Perpetual Futures allow users to have leveraged long or short exposure on assets without an expiration date. In place of expiration, users pay ongoing fees (as unrealized P/L in the positions) while the positions are open. This comes with many benefits. Having the ability to keep a position open “perpetually” has the advantage of avoiding the cost and inconvenience of having to completely roll over a position when it expires. It also makes it simple to quickly adjust the position on the fly which is great for responsive hedging.

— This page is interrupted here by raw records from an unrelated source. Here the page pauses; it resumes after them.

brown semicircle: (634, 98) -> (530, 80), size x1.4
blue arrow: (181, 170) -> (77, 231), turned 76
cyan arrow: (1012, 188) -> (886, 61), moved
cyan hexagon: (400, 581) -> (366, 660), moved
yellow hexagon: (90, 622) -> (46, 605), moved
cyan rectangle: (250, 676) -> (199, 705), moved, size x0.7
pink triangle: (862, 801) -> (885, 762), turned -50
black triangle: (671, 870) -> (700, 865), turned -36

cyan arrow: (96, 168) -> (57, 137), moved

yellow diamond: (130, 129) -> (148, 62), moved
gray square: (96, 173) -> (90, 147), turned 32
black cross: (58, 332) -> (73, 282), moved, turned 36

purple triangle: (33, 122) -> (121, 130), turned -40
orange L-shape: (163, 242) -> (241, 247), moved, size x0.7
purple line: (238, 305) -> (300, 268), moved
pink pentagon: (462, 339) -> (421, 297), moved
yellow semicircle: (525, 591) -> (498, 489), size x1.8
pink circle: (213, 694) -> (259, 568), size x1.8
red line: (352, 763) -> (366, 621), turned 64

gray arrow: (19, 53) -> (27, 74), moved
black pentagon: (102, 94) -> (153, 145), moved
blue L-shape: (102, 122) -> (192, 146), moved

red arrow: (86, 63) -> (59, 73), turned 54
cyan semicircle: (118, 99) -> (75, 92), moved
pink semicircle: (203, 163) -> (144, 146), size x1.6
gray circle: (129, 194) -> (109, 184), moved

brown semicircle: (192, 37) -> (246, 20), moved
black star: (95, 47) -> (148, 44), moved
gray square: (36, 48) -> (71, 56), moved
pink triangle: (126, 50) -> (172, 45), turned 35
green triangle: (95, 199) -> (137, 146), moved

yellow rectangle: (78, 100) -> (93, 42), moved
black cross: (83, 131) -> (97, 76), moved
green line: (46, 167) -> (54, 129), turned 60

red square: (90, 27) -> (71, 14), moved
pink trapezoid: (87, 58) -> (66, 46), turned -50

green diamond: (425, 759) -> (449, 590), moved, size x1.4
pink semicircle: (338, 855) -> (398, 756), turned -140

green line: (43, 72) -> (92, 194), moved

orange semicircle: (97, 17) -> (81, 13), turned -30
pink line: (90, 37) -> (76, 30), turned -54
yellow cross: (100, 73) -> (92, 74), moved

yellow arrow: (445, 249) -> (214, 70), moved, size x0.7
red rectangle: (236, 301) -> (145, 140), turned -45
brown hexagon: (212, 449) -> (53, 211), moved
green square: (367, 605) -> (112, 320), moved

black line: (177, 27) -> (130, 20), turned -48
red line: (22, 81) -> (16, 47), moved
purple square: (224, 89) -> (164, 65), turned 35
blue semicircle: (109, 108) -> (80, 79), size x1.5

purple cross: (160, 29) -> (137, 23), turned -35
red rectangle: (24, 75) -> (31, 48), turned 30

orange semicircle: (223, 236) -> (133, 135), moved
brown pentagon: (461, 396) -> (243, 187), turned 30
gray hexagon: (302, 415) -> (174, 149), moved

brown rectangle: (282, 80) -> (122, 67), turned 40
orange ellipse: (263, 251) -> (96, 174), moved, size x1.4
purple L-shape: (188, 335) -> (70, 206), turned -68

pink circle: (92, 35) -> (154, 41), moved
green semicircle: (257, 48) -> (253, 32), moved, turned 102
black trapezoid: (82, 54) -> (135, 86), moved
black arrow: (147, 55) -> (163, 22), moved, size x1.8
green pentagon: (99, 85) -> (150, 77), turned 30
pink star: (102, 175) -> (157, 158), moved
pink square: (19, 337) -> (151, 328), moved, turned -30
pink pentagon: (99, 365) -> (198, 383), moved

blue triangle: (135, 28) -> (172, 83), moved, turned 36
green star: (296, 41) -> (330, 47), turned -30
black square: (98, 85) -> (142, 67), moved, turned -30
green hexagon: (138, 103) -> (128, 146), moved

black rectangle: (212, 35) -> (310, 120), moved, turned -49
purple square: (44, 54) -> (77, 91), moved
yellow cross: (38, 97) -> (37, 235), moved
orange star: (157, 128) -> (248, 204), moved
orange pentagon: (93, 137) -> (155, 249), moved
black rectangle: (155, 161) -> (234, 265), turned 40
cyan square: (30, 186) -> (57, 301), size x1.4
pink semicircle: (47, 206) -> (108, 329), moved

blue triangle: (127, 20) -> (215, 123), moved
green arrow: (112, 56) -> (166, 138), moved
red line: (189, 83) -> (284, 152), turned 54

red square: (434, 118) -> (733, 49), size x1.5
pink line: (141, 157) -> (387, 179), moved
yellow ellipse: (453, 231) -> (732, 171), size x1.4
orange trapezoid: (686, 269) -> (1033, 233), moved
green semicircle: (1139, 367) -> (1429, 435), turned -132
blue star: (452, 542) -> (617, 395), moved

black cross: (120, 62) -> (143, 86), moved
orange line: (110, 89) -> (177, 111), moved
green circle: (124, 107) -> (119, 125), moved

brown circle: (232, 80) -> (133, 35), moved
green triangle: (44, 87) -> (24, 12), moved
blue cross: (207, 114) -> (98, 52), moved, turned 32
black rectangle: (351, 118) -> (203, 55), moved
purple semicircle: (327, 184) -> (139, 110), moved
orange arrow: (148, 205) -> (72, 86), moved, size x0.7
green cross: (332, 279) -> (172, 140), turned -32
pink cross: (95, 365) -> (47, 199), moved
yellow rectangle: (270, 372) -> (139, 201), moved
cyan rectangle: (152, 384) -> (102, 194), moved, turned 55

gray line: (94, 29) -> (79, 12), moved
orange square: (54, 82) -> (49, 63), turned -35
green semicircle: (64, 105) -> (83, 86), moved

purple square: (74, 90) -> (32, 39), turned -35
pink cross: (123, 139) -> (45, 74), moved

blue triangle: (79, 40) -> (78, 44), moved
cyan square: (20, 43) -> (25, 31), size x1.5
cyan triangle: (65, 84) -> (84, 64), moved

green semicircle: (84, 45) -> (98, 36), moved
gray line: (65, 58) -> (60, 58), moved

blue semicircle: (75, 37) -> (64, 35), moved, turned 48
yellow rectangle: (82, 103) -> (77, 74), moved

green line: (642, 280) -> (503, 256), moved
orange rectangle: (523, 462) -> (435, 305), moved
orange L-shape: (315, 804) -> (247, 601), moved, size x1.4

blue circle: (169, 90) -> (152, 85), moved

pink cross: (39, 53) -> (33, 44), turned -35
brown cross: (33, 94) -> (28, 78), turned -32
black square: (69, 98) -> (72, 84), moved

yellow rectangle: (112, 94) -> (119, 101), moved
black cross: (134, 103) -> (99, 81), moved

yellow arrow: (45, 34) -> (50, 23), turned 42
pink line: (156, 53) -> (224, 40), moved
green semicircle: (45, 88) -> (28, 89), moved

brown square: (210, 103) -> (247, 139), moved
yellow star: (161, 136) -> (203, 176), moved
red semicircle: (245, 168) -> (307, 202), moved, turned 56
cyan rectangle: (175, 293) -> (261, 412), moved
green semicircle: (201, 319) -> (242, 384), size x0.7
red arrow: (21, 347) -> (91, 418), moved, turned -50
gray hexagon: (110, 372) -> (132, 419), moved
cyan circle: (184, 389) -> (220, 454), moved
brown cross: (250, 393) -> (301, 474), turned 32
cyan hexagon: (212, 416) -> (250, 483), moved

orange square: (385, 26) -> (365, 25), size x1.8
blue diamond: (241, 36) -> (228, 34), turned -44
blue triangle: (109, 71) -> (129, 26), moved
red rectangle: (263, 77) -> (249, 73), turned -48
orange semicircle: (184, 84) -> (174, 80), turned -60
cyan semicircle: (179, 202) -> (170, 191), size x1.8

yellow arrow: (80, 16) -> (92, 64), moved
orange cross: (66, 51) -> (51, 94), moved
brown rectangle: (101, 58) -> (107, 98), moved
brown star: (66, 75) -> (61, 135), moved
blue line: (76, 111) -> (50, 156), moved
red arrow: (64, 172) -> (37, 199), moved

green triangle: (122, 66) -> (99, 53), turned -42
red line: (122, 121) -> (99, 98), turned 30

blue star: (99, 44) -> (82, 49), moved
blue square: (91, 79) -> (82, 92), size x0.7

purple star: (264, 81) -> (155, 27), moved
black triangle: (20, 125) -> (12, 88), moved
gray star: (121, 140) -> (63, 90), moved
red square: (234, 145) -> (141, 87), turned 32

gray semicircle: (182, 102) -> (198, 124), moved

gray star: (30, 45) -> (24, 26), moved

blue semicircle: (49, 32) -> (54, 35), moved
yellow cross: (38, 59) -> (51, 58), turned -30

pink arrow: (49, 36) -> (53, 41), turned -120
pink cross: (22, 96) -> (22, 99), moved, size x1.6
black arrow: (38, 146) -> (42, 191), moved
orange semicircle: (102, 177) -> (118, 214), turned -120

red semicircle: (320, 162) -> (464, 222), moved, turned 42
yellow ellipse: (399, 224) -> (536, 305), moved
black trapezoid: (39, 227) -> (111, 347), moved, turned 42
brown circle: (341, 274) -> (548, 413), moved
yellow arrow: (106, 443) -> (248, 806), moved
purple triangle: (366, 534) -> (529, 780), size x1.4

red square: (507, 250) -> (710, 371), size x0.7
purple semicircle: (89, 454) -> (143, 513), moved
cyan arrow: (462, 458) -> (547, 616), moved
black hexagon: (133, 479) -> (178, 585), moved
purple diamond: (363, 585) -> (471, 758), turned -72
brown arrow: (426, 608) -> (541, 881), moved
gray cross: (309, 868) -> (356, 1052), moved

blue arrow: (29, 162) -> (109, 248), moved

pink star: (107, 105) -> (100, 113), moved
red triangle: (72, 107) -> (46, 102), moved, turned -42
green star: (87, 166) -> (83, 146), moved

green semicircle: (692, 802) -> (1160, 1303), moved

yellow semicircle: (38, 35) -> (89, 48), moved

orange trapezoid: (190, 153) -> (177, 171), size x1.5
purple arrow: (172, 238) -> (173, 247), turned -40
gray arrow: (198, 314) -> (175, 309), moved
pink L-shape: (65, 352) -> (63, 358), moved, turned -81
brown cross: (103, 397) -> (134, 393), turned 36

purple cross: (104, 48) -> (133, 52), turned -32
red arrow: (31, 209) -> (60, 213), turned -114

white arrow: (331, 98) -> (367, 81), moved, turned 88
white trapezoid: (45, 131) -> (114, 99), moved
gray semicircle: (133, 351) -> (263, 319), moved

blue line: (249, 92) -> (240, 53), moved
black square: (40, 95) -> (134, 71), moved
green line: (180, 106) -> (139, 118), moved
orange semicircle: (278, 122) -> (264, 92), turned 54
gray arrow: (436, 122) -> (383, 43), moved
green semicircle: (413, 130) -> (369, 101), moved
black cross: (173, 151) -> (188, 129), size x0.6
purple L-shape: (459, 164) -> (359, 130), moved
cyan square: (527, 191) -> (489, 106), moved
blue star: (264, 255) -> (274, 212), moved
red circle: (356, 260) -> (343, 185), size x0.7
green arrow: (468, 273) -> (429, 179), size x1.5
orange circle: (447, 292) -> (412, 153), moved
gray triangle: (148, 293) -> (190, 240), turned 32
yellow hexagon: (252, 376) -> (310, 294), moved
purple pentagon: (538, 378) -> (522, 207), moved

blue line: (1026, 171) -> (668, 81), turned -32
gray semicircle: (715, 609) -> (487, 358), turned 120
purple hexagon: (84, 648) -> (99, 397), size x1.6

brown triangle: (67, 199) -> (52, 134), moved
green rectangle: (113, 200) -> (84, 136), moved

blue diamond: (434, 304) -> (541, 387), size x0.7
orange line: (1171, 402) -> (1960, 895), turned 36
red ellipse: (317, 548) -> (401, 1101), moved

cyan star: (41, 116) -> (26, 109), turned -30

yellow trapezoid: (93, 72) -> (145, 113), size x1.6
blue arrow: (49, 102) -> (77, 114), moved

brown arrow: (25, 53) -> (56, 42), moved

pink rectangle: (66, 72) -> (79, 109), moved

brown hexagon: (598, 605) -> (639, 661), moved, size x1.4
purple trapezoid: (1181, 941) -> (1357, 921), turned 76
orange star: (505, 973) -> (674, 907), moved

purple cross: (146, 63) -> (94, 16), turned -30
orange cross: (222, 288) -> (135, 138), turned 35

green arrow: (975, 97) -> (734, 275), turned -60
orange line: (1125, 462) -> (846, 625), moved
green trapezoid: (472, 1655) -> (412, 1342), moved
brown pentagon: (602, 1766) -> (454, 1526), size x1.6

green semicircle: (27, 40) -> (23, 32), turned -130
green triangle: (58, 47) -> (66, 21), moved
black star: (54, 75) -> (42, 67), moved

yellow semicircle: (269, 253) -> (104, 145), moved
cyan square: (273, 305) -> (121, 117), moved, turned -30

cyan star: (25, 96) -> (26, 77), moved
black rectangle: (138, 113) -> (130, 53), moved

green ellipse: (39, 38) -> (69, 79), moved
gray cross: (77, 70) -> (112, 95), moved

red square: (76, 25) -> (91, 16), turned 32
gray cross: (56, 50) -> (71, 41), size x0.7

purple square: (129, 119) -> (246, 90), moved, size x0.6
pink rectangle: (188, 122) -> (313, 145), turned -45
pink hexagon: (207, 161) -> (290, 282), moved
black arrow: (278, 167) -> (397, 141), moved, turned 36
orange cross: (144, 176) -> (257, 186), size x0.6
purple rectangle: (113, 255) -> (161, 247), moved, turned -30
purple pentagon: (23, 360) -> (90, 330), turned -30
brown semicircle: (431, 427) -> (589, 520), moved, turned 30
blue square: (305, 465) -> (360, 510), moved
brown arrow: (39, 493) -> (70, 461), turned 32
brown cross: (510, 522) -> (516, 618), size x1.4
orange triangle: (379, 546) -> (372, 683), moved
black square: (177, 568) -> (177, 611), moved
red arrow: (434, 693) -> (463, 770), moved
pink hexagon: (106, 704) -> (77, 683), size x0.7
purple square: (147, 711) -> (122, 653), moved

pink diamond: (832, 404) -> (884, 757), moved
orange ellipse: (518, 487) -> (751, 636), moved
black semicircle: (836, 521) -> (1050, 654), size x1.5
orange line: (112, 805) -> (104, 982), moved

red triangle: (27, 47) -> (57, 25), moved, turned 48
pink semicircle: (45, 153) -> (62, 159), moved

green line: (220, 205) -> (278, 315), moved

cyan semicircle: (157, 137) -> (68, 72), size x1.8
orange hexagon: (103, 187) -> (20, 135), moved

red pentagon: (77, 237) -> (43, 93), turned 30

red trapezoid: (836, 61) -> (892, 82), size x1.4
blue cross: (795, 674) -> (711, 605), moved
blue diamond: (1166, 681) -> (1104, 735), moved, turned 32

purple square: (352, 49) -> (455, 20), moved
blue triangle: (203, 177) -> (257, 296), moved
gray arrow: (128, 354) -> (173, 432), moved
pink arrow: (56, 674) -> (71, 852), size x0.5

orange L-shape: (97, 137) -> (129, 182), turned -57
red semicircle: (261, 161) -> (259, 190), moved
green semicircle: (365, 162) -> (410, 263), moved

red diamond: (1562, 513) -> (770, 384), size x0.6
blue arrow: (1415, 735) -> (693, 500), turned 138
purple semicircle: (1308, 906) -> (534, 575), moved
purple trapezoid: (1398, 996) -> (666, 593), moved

The biggest benefit though is it allows aggregating liquidity into one market, whereas otherwise, the liquidity would be fragmented across products and contracts for various time periods. The aggregated deep liquidity allows for high leverage that is difficult to find on-chain for non-perpetual products such as options. This high leverage is suitable both for trading and hedging large positions.
Our particular implementation of Perpetual Futures Exchange also has other advantages such as offering the ability to open and close positions with no slippage, which further facilitates opening positions that are large, high leverage, and/or short term.
There are two main user groups for the Exchange — Traders and Liquidity Providers. In the below sections, we will discuss the key features and benefits each of them will get from using the product.

Benefits to ALPACA holders

Similar to other products launched under the Alpaca brand, protocol revenue generated will be directed towards xALPACA holders and/or burn. We will share the exact parameters closer to the launch date.